The reason we haven’t experienced this as a collective catastrophe, Graeber argues, is that we have “stopped the gap by adding dummy jobs that are effectively made up.” His use of the phrase “dummy jobs” here represents a momentary lapse into colloquialism; the more scientific term that he employs throughout his new book is the one that also serves as its title: Bullshit Jobs [1].
“[A] bullshit job,” according to Graeber’s working definition, “is a form of paid employment that is so completely pointless, unnecessary, or pernicious that even the employee cannot justify its existence even though, as part of the conditions of employment, the employee feels obliged to pretend that this is not the case.” Crucially, this does not cover situations in which the person doing the job believes it serves a purpose, but others do not. Graeber adds this restriction in order to avoid a lengthy philosophical inquiry into what exactly counts as “pointless,” though it comes at the cost of having to treat one person’s belief about her work’s social value as dispositive—even when many others may strongly disagree, as for instance in the case of fossil-fuel executives.
Such jobs abound in areas like “corporate law, academic and health administration, human resources, and public relations.” In contrast to “shit jobs”—his terms, not mine—which often involve performing necessary tasks like waiting tables or cleaning bedpans but which are badly remunerated and done under poor working conditions, “bullshit jobs” actually tend to pay well and offer significant social cachet despite their inanity.
Graeber’s meticulous and darkly entertaining book-length exploration of this quixotic topic grew out of a 2013 essay titled “On the Phenomenon of Bullshit Jobs [2],” which generated so much buzz that the polling firm YouGov conducted a survey of Britons to find out how common this phenomenon really was.
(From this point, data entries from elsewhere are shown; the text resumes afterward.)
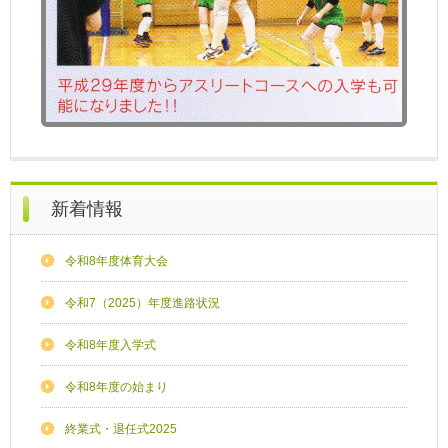
新着情報
令和8年度体育大会
令和7（2025）年度進路状況
令和8年度入学式
令和8年度の始まり
終業式・退任式2025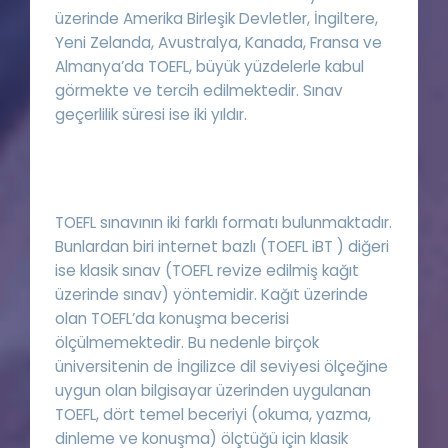
üzerinde Amerika Birleşik Devletler, İngiltere,
Yeni Zelanda, Avustralya, Kanada, Fransa ve
Almanya’da TOEFL, büyük yüzdelerle kabul
görmekte ve tercih edilmektedir. Sınav
geçerlilik süresi ise iki yıldır.
TOEFL sınavının iki farklı formatı bulunmaktadır.
Bunlardan biri internet bazlı (TOEFL iBT ) diğeri
ise klasik sınav (TOEFL revize edilmiş kağıt
üzerinde sınav) yöntemidir. Kağıt üzerinde
olan TOEFL’da konuşma becerisi
ölçülmemektedir. Bu nedenle birçok
üniversitenin de İngilizce dil seviyesi ölçeğine
uygun olan bilgisayar üzerinden uygulanan
TOEFL, dört temel beceriyi (okuma, yazma,
dinleme ve konuşma) ölçtüğü için klasik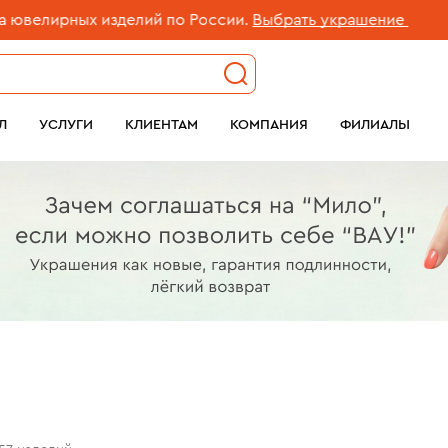
изделий по России.
Выбрать украшение
Бесп
Л
УСЛУГИ
КЛИЕНТАМ
КОМПАНИЯ
ФИЛИАЛЫ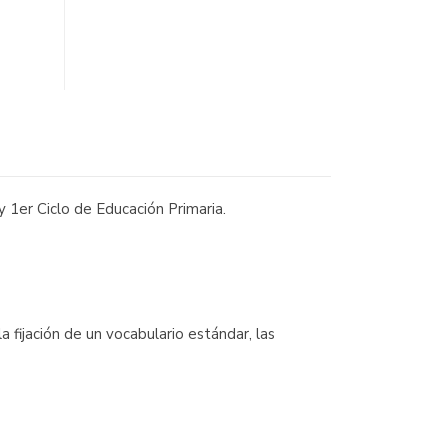
 1er Ciclo de Educación Primaria.
a fijación de un vocabulario estándar, las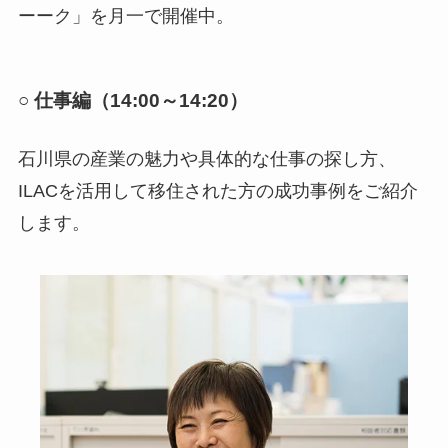
ーーク」を月一で開催中。
○ 仕事編（14:00～14:20）
石川県の産業の魅力や具体的な仕事の探し方、
ILACを活用して移住された方の成功事例をご紹介
します。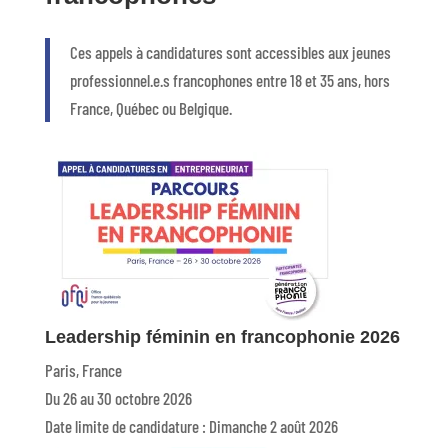
Ces appels à candidatures sont accessibles aux jeunes
professionnel.e.s francophones entre 18 et 35 ans, hors
France, Québec ou Belgique.
Leadership féminin en francophonie 2026
Paris, France
Du 26 au 30 octobre 2026
Date limite de candidature : Dimanche 2 août 2026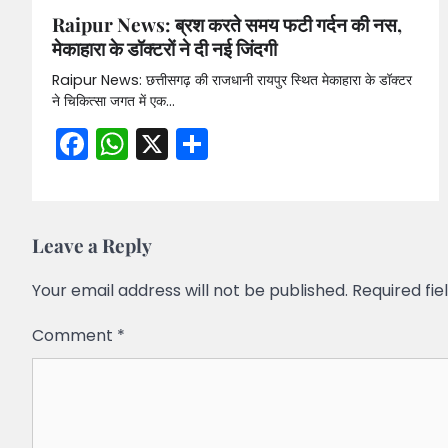
Raipur News: ब्रश करते समय फटी गर्दन की नस,
मेकाहारा के डॉक्टरों ने दी नई जिंदगी
Raipur News: छत्तीसगढ़ की राजधानी रायपुर स्थित मेकाहारा के डॉक्टर
ने चिकित्सा जगत में एक…
Facebook
WhatsApp
X
Share
Leave a Reply
Your email address will not be published.
Required fi
Comment
*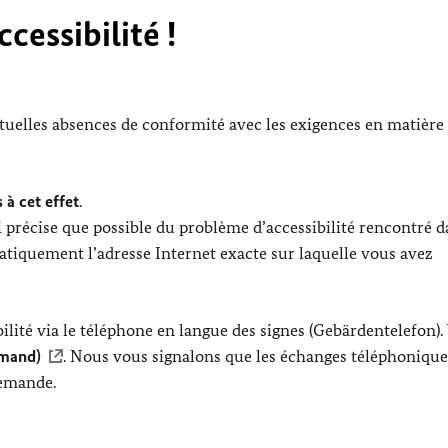
cessibilité !
ntuelles absences de conformité avec les exigences en matière
 à cet effet
.
 précise que possible du problème d’accessibilité rencontré d
tiquement l’adresse Internet exacte sur laquelle vous avez
lité via le téléphone en langue des signes (Gebärdentelefon).
emand)
. Nous vous signalons que les échanges téléphonique
lemande.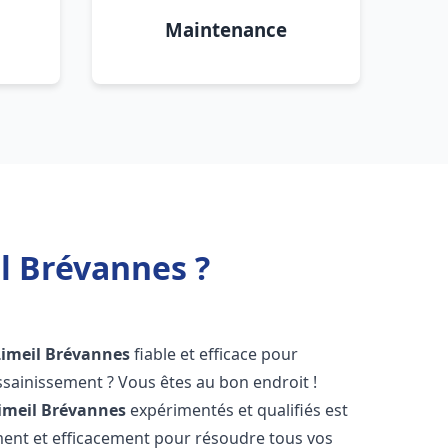
Maintenance
l Brévannes ?
Limeil Brévannes
fiable et efficace pour
sainissement ? Vous êtes au bon endroit !
imeil Brévannes
expérimentés et qualifiés est
ment et efficacement pour résoudre tous vos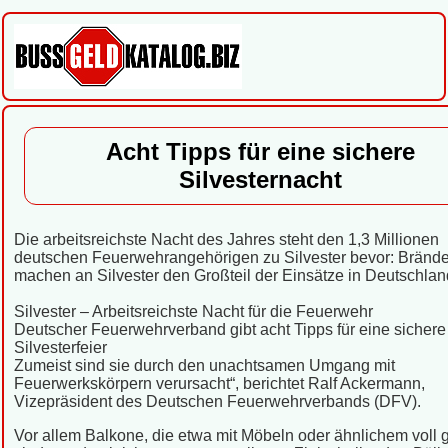
Acht Tipps für eine sichere
Silvesternacht
Die arbeitsreichste Nacht des Jahres steht den 1,3 Millionen
deutschen Feuerwehrangehörigen zu Silvester bevor: Bränd
machen an Silvester den Großteil der Einsätze in Deutschlan
Silvester – Arbeitsreichste Nacht für die Feuerwehr
Deutscher Feuerwehrverband gibt acht Tipps für eine sichere
Silvesterfeier
Zumeist sind sie durch den unachtsamen Umgang mit
Feuerwerkskörpern verursacht“, berichtet Ralf Ackermann,
Vizepräsident des Deutschen Feuerwehrverbands (DFV).
Vor allem Balkone, die etwa mit Möbeln oder ähnlichem voll g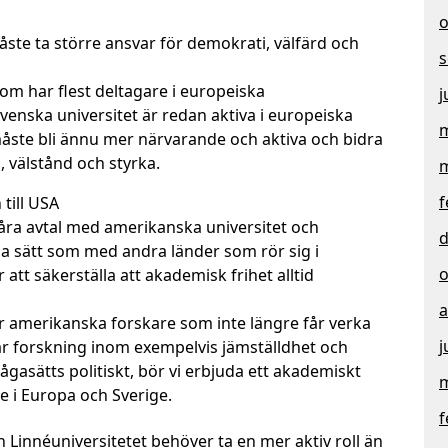
o
ste ta större ansvar för demokrati, välfärd och
s
som har flest deltagare i europeiska
j
 Svenska universitet är redan aktiva i europeiska
m
åste bli ännu mer närvarande och aktiva och bidra
, välstånd och styrka.
m
f
till USA
våra avtal med amerikanska universitet och
d
a sätt som med andra länder som rör sig i
o
r att säkerställa att akademisk frihet alltid
a
för amerikanska forskare som inte längre får verka
j
. När forskning inom exempelvis jämställdhet och
ågasätts politiskt, bör vi erbjuda ett akademiskt
m
e i Europa och Sverige.
f
Linnéuniversitetet behöver ta en mer aktiv roll än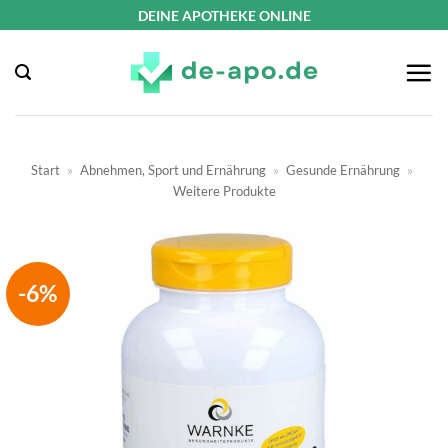
Zum
DEINE APOTHEKE ONLINE
Inhalt
springen
Start
»
Abnehmen, Sport und Ernährung
»
Gesunde Ernährung
»
Weitere Produkte
-6%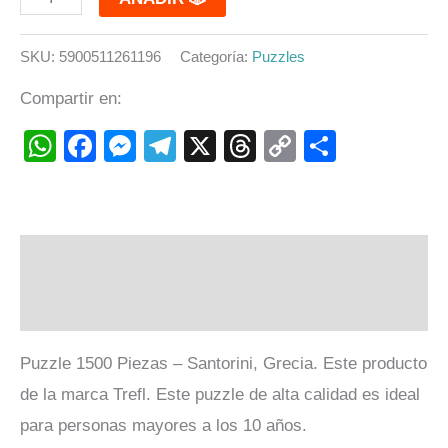
SKU:
5900511261196
Categoría:
Puzzles
Compartir en:
WhatsApp
Facebook
Messenger
Telegram
X
Threads
Copy
Compart
Link
Descripción
Valoraciones (0)
Puzzle 1500 Piezas – Santorini, Grecia. Este producto
de la marca Trefl. Este puzzle de alta calidad es ideal
para personas mayores a los 10 años.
Thirty-seven percent of respondents said they did not believe their job made any “meaningful contribution to the world.” This inspired Graeber to put out a call for people working such jobs to send him their personal testimonies, some of which he shares in the book to illustrate his larger points and to provide examples of what he believes are the major varieties of BS employment.
“Jack,” hired by a stockbroker to call clients and pitch them on stocks just so they would believe the broker was too busy to make the calls himself, is what Graeber dubs a “flunky”: someone who is kept around merely “to make someone else look or feel important.” “Box-tickers,” on the other hand, “exist only or primarily to allow an organization to be able to claim it is doing something that, in fact, it is not doing.” These include “Betsy,” who had to fill out forms for the residents of a nursing home listing their preferences for leisure activities even though no one ever actually read them.